Supervisor: Dr. Isabelle Pirson
Melanoma is one of the most metastatic and multidrug resistant cancer making it the first leading cause of death from skin tumors. In melanoma, the most frequent mutations in BRAF and NRAS genes constitutively activate the MAPK pathway and tumor initiation. A key regulator of this pathway, the kinase MLK3, can activate the MAPKs and promote proliferation and invasion of various cancer cell types. MLK3 has been proposed to be implicated in resistance to BRAF-inhibitors treatments in human melanoma and proposed as a modulator of melanoma cell invasion. Despite evidence of its involvement in cancer progression, the precise mechanisms of upstream regulation of MLK3 in melanoma are not well understood while of main interest for therapeutic purposes.

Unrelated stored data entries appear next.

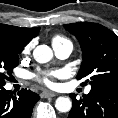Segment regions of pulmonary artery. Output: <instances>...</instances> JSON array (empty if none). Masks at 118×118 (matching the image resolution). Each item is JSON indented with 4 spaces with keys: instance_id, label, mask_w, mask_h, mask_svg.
Returning a JSON list of instances; mask_svg holds the SVG:
<instances>
[{
    "instance_id": "pulmonary-artery-1",
    "label": "pulmonary artery",
    "mask_w": 118,
    "mask_h": 118,
    "mask_svg": "<svg viewBox=\"0 0 118 118\" xmlns=\"http://www.w3.org/2000/svg\"><path fill=\"white\" fill-rule=\"evenodd\" d=\"M53 47L57 57L60 59L68 58L73 51V44L69 41L61 45H55ZM89 92H90V88H87L86 93Z\"/></svg>"
}]
</instances>
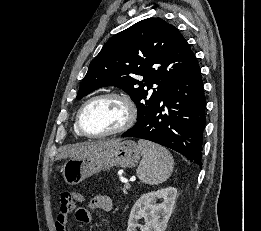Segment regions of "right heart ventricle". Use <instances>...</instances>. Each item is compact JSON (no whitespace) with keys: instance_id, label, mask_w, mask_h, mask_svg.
<instances>
[{"instance_id":"right-heart-ventricle-1","label":"right heart ventricle","mask_w":261,"mask_h":231,"mask_svg":"<svg viewBox=\"0 0 261 231\" xmlns=\"http://www.w3.org/2000/svg\"><path fill=\"white\" fill-rule=\"evenodd\" d=\"M73 131H74V134H75L77 137H82V135L78 132L75 123H74V126H73Z\"/></svg>"}]
</instances>
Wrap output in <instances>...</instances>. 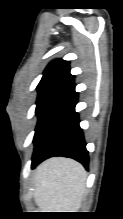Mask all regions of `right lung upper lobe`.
Here are the masks:
<instances>
[{
  "mask_svg": "<svg viewBox=\"0 0 123 219\" xmlns=\"http://www.w3.org/2000/svg\"><path fill=\"white\" fill-rule=\"evenodd\" d=\"M74 76L70 74L69 61L54 60L52 61L43 73V77L38 84L43 86L53 82H73Z\"/></svg>",
  "mask_w": 123,
  "mask_h": 219,
  "instance_id": "1",
  "label": "right lung upper lobe"
}]
</instances>
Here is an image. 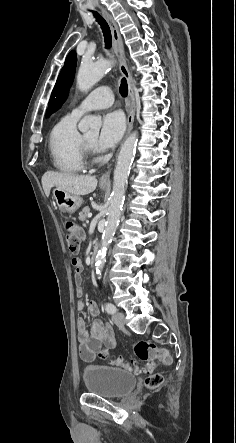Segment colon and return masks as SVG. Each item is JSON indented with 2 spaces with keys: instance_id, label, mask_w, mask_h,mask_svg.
Listing matches in <instances>:
<instances>
[{
  "instance_id": "1",
  "label": "colon",
  "mask_w": 236,
  "mask_h": 443,
  "mask_svg": "<svg viewBox=\"0 0 236 443\" xmlns=\"http://www.w3.org/2000/svg\"><path fill=\"white\" fill-rule=\"evenodd\" d=\"M63 226L66 233V242L68 248L72 253H75L78 251L81 242V228L76 222L72 220H66ZM72 265L75 270L74 279H79V277L81 276V268L76 261H74ZM133 351L138 359L145 364L143 368L145 371L151 370L155 362H160L165 365H170L172 363L171 353L167 349L160 348L150 341L140 340L135 342L133 344ZM98 356L102 359H108L107 350L100 349L98 351ZM86 357L89 358V355H86ZM111 363L115 366H119L125 369H131L133 367L132 362L119 357L112 359ZM162 382L163 378L160 374L150 375L146 379V385L149 388H157L162 384Z\"/></svg>"
}]
</instances>
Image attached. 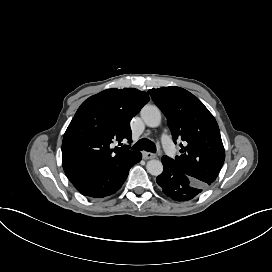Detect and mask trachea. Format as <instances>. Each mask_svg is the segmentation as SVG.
I'll list each match as a JSON object with an SVG mask.
<instances>
[{"mask_svg":"<svg viewBox=\"0 0 272 272\" xmlns=\"http://www.w3.org/2000/svg\"><path fill=\"white\" fill-rule=\"evenodd\" d=\"M132 150H146L148 152H156L155 144L148 139H140L132 146Z\"/></svg>","mask_w":272,"mask_h":272,"instance_id":"trachea-1","label":"trachea"}]
</instances>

The project will aim to identify MLK3 modulators in melanoma upon drug treatment by
(1) Identifying the proximal MLK3 interactors through BioID assay in drug treated and resistant melanoma cell lines
(2) Analyzing molecular regulations of endogenous MLK3 upon drug treatment
(3) Confirming the impact of the MLK3 modulator(s) identified on drug sensitivity in human melanoma cell lines and zebrafish xenograft.
Aim 1 – In human melanoma cell lines, the expression of MLK3 fused to TurboID will allow to label the proximal interactor by biotinylation. They will be pulled-down and identify by mass spectrometry (done by the platform in the Institute). The techniques used in the lab that the student will have the opportunity to learn: molecular cloning – cell culture – viral infection – protein pull-down – MS results analysis.
Aim 2 – The regulation of MLK3 by phosphorylation and/or ubiquitination will be studied in human melanoma cells with or without treatment with the drugs. Point mutagenesis for the posttranslational modifications identified will be performed to confirm MLK3 modulation. The techniques: cell culture – proteins purification – western blot – immunoprecipitation – molecular biology.
Aim 3 – Using siRNA/shRNA the identified interactors of MLK3 will be knocked-down in melanoma cells to evaluate their role in melanoma drug sensitivity in vitro (cell culture) and in vivo (transplantation) in zebrafish that emerged as
a major model for studying cancer initiation/progression and drug discovery e.g. in melanoma studies. The techniques: cell culture – growth and migration invasion tests on cells – zebrafish handling – tumor cell xenotransplantation.
The student will benefit from close collaboration with another PhD student in our team pursuing a project using similar techniques focused on studying the role a RhoB GTPase effector in melanoma. We have in hands the tools to pursue actively this exciting project and all the equipment, skills and expertise to conduct the research with success are available in our Institute. Multiple meetings are organized : at the team or lab level to improve your presentation skills and discuss the technical aspects of your work and in the Faculty where international speakers are invited to present each week very high impact research stories. You are welcome to join our group!